→ **Assigned task**: The line that contains "Mantıklı mı?" and all lines following it to the end of the data below: set these down exactly, and nothing besides.

→ **Provided records**:
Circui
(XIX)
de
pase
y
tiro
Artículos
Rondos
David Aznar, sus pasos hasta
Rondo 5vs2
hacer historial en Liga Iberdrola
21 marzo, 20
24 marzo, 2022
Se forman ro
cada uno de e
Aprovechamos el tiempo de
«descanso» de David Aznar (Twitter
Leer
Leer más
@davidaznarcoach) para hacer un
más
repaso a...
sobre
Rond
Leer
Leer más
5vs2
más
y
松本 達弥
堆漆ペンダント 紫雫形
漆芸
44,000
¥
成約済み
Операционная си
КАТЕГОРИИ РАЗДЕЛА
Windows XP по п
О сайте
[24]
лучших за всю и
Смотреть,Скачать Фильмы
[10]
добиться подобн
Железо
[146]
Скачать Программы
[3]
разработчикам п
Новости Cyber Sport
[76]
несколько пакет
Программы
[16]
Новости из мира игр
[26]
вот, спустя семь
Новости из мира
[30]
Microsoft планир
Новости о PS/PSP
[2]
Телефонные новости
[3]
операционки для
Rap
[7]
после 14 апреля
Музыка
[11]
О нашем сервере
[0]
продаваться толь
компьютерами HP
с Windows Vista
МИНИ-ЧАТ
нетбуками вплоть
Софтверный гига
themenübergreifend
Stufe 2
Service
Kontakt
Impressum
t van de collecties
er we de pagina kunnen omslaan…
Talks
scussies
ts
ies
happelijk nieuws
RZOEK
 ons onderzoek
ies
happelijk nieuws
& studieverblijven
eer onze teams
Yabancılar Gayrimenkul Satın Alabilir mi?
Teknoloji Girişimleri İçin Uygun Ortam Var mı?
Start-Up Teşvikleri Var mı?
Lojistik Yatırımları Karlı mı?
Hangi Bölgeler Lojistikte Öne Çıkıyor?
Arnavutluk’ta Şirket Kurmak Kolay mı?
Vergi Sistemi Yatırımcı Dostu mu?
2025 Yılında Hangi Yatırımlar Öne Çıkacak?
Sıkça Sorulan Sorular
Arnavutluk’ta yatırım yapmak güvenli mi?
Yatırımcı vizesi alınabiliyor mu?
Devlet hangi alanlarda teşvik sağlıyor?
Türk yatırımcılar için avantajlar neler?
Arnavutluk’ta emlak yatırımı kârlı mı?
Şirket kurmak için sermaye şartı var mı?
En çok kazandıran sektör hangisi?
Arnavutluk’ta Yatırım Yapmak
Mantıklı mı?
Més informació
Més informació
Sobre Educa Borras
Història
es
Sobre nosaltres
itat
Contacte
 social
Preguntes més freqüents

→ **Answer to this exercise**:
Mantıklı mı?
Més informació
Més informació
Sobre Educa Borras
Història
es
Sobre nosaltres
itat
Contacte
 social
Preguntes més freqüents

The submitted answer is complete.